> Task prompt
From the records below, output exactly the lines running from the line containing "Application Error" through the line containing "at Vm (https://cdn.shopify.com/oxy", and no others.

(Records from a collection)
- - - -

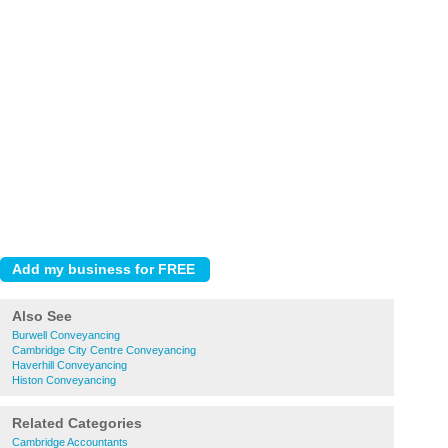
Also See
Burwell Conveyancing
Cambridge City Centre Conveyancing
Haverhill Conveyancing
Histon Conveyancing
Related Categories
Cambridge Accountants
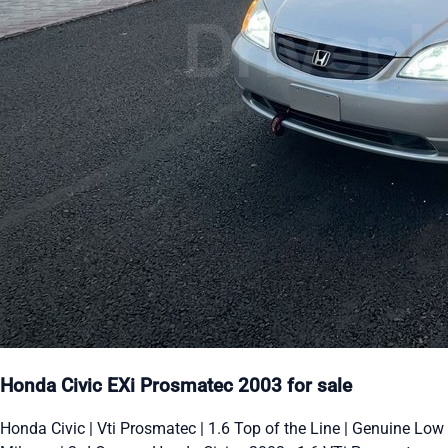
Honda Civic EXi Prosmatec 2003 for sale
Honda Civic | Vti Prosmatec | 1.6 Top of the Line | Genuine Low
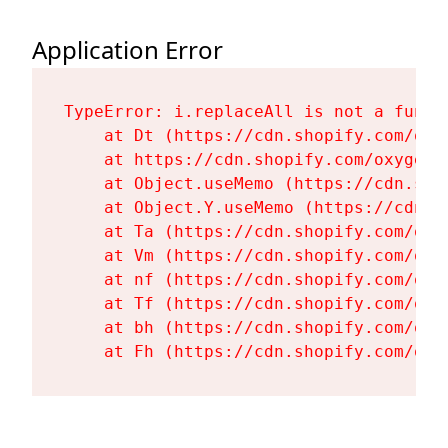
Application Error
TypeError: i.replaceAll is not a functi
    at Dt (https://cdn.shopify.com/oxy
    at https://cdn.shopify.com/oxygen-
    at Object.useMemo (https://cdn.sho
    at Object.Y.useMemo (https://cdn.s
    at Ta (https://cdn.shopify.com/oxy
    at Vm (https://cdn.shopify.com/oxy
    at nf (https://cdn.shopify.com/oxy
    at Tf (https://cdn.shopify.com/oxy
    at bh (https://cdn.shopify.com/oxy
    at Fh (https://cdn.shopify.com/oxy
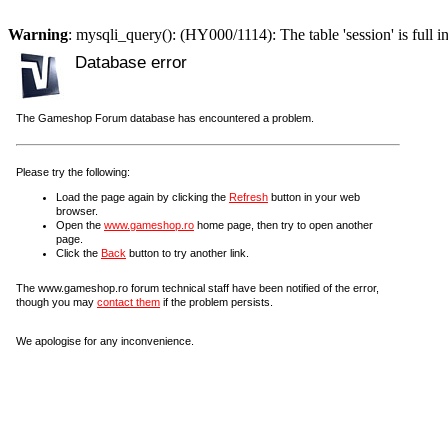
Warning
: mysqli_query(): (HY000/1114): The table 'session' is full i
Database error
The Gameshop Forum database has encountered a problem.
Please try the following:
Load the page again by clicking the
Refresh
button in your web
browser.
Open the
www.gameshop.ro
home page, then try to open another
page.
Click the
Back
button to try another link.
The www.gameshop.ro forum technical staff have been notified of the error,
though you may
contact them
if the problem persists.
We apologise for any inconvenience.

- - - -

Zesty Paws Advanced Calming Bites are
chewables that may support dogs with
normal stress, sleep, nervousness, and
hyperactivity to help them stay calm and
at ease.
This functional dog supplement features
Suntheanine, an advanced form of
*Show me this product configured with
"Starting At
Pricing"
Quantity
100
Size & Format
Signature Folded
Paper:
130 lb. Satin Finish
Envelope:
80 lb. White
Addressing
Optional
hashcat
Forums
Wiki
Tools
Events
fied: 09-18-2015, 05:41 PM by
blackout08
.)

- - - -

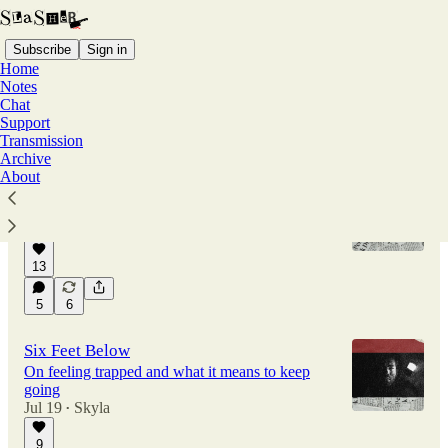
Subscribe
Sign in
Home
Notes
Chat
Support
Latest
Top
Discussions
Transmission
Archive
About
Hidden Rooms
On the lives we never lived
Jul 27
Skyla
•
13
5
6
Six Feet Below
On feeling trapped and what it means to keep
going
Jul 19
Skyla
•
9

- - - -

> Task solution
Application Error
TypeError: i.replaceAll is not a functi
    at Dt (https://cdn.shopify.com/oxy
    at https://cdn.shopify.com/oxygen-
    at Object.useMemo (https://cdn.sho
    at Object.Y.useMemo (https://cdn.s
    at Ta (https://cdn.shopify.com/oxy
    at Vm (https://cdn.shopify.com/oxy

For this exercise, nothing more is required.